Items from a data source:

________________

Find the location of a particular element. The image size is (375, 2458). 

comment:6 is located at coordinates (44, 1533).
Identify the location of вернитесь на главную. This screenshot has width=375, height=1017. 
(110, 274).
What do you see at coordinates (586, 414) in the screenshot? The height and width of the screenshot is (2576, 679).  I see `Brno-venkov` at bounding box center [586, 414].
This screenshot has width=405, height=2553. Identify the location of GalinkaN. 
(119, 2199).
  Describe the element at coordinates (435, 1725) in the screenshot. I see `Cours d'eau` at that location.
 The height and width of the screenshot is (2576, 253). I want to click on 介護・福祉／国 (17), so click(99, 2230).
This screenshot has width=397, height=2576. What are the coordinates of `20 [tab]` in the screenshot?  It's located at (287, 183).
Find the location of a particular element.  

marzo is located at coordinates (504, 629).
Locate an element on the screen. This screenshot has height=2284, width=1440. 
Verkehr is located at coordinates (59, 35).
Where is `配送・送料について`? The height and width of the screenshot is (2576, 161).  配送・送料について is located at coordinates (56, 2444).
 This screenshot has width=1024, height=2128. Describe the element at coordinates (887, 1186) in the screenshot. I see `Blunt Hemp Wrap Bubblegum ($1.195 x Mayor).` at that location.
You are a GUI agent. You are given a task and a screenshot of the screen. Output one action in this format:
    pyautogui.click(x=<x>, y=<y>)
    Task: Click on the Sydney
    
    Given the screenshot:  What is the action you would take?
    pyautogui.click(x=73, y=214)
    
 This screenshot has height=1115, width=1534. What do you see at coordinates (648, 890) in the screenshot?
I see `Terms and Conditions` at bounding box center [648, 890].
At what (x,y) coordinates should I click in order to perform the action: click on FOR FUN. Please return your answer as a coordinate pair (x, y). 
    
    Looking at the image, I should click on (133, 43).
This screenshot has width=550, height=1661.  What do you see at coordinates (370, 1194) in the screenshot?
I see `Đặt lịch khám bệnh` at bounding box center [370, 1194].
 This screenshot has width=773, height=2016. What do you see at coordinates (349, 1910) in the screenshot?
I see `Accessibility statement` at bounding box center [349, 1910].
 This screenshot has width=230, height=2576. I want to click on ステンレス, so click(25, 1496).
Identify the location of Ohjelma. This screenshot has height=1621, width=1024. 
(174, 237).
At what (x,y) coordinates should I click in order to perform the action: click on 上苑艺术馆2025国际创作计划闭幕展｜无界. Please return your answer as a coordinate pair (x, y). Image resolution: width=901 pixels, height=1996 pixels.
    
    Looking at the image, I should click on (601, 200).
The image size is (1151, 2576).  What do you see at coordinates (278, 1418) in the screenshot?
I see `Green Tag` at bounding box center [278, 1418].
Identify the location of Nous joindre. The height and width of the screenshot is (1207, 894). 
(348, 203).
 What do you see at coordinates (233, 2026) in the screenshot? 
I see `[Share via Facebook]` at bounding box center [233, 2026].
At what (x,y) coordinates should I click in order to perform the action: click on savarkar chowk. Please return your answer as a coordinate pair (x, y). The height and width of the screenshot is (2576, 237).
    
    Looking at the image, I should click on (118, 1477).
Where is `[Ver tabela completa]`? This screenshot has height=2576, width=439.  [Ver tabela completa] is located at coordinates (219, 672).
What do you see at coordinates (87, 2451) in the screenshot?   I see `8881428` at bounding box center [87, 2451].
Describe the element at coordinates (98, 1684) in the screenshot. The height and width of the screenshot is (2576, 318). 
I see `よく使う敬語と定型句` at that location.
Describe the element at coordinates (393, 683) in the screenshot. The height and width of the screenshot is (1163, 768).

________________

__Work task__. Return all of the data above exactly, leaving out no line.

__Problem solution__.
Find the location of a particular element. The image size is (375, 2458). 

comment:6 is located at coordinates (44, 1533).
Identify the location of вернитесь на главную. This screenshot has width=375, height=1017. 
(110, 274).
What do you see at coordinates (586, 414) in the screenshot? The height and width of the screenshot is (2576, 679).  I see `Brno-venkov` at bounding box center [586, 414].
This screenshot has width=405, height=2553. Identify the location of GalinkaN. 
(119, 2199).
  Describe the element at coordinates (435, 1725) in the screenshot. I see `Cours d'eau` at that location.
 The height and width of the screenshot is (2576, 253). I want to click on 介護・福祉／国 (17), so click(99, 2230).
This screenshot has width=397, height=2576. What are the coordinates of `20 [tab]` in the screenshot?  It's located at (287, 183).
Find the location of a particular element.  

marzo is located at coordinates (504, 629).
Locate an element on the screen. This screenshot has height=2284, width=1440. 
Verkehr is located at coordinates (59, 35).
Where is `配送・送料について`? The height and width of the screenshot is (2576, 161).  配送・送料について is located at coordinates (56, 2444).
 This screenshot has width=1024, height=2128. Describe the element at coordinates (887, 1186) in the screenshot. I see `Blunt Hemp Wrap Bubblegum ($1.195 x Mayor).` at that location.
You are a GUI agent. You are given a task and a screenshot of the screen. Output one action in this format:
    pyautogui.click(x=<x>, y=<y>)
    Task: Click on the Sydney
    
    Given the screenshot:  What is the action you would take?
    pyautogui.click(x=73, y=214)
    
 This screenshot has height=1115, width=1534. What do you see at coordinates (648, 890) in the screenshot?
I see `Terms and Conditions` at bounding box center [648, 890].
At what (x,y) coordinates should I click in order to perform the action: click on FOR FUN. Please return your answer as a coordinate pair (x, y). 
    
    Looking at the image, I should click on (133, 43).
This screenshot has width=550, height=1661.  What do you see at coordinates (370, 1194) in the screenshot?
I see `Đặt lịch khám bệnh` at bounding box center [370, 1194].
 This screenshot has width=773, height=2016. What do you see at coordinates (349, 1910) in the screenshot?
I see `Accessibility statement` at bounding box center [349, 1910].
 This screenshot has width=230, height=2576. I want to click on ステンレス, so click(25, 1496).
Identify the location of Ohjelma. This screenshot has height=1621, width=1024. 
(174, 237).
At what (x,y) coordinates should I click in order to perform the action: click on 上苑艺术馆2025国际创作计划闭幕展｜无界. Please return your answer as a coordinate pair (x, y). Image resolution: width=901 pixels, height=1996 pixels.
    
    Looking at the image, I should click on (601, 200).
The image size is (1151, 2576).  What do you see at coordinates (278, 1418) in the screenshot?
I see `Green Tag` at bounding box center [278, 1418].
Identify the location of Nous joindre. The height and width of the screenshot is (1207, 894). 
(348, 203).
 What do you see at coordinates (233, 2026) in the screenshot? 
I see `[Share via Facebook]` at bounding box center [233, 2026].
At what (x,y) coordinates should I click in order to perform the action: click on savarkar chowk. Please return your answer as a coordinate pair (x, y). The height and width of the screenshot is (2576, 237).
    
    Looking at the image, I should click on (118, 1477).
Where is `[Ver tabela completa]`? This screenshot has height=2576, width=439.  [Ver tabela completa] is located at coordinates (219, 672).
What do you see at coordinates (87, 2451) in the screenshot?   I see `8881428` at bounding box center [87, 2451].
Describe the element at coordinates (98, 1684) in the screenshot. The height and width of the screenshot is (2576, 318). 
I see `よく使う敬語と定型句` at that location.
Describe the element at coordinates (393, 683) in the screenshot. The height and width of the screenshot is (1163, 768).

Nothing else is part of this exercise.